Sunday, May 19, 2013

about Baz Luhrmann's film, "The Great Gatsby"


Seated in the theater tipping back Baz Luhrmann's "The Great Gatsby", you're hyperaware that what you're seeing is a theatrical production: super-sized CGI-powered stage props and back drops. This isn't a period piece depicting the Jazz Age so much as it is an indulgence of the Jazz Age of our imaginations. And, in a way, this is perfect; this is an ode to Gatsby, a man who has built his own life with stage sets born of his imagination.

The Great Gatsby--the movie and the man--is a big show.

But the film pays a cost here because The Great Gatsby the novel is also a story--a story with moments of candid intimacy, bared feelings, and things revealed. So the problem is, when those genuine moments come, the film can't stop putting on a show.
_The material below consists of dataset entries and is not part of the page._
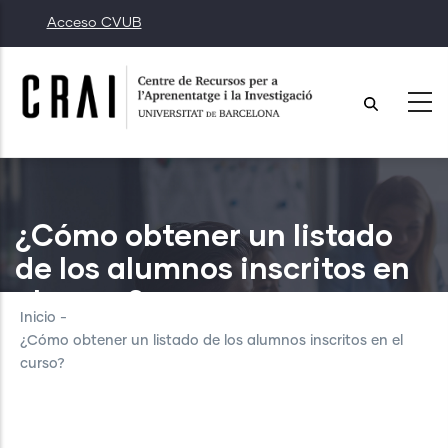
Pasar
Acceso CVUB
al
contenido
principal
¿Cómo obtener un listado
de los alumnos inscritos en
el curso?
Inicio
-
¿Cómo obtener un listado de los alumnos inscritos en el
curso?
This film can't be the book. Maybe it didn't have to. Too bad it tried.


Notes:
  • Even with this flaw (and it's not the only big flaw), I enjoyed the film a great deal.
  • Going in, I estimated Leonardo DiCaprio and Tobey Maguire should have switched roles; I traditionally think of DiCaprio as having an edge and Maguire as the more vulnerable and charming. But I was very wrong: DiCaprio is nearly flawless--everyone is.


Thursday, November 29, 2012

something about the movie "Lincoln"


"Lincoln" focuses on the President's efforts to pass the Thirteenth Amendment while negotiating the end of the Civil War. A superb Daniel Day-Lewis evokes a gifted but earthen man veiled in melancholy, defending the bloody and nightmarish warring to save the Union, the Emancipation Proclamation, and his push to eradicate slavery via the Constitution immediately, while the battle still rages. All of the supporting players more than hold their own--Sally Field included.

In all that's already been written about this film, only one point could still be made: this entry from The New Yorker--one of a couple excellent comments on the film found there--claims
It can’t be said too often, or too clearly, that the whole point of Lincoln is that he—and the Republican Party he then represented—marked the end of the policy of conciliation and compromise and cosseting that had been the general approach of Northern Presidents to the Southern slavery problem throughout the decades before. When the South seceded, Lincoln chose war—an all-out, brutal, bitter war of a kind that had never been fought until then.
According to the film, Lincoln felt the 13th Amendment was a compromise. Had they not compromised, the radical faction of the Republican Party (and their abolitionist constituents) would have enfranchised black men immediately, given them the vote, legalized interracial marriage, etc. A huge portion of the film is dedicated to Lincoln's pissing off those radicals. (But this "compromise" means little when it obliterates an entire region's economic way of life, which is probably The New Yorker writer's point.)



Saturday, November 17, 2012

a thing about the movie "Flight" (with spoilers)


Flight follows William "Whip" Whitaker, a crackerjack airline pilot struggling to admit to his alcohol and drug addictions in the aftermath of a plane crash. Part of the immediate dilemma for the audience and for Whitaker is that (1) the crash resulted from hardware failures, not pilot error, and (2) no other pilot could have negotiated the crash landing with as much skill, and saved as many passengers' lives as he did, sober or otherwise.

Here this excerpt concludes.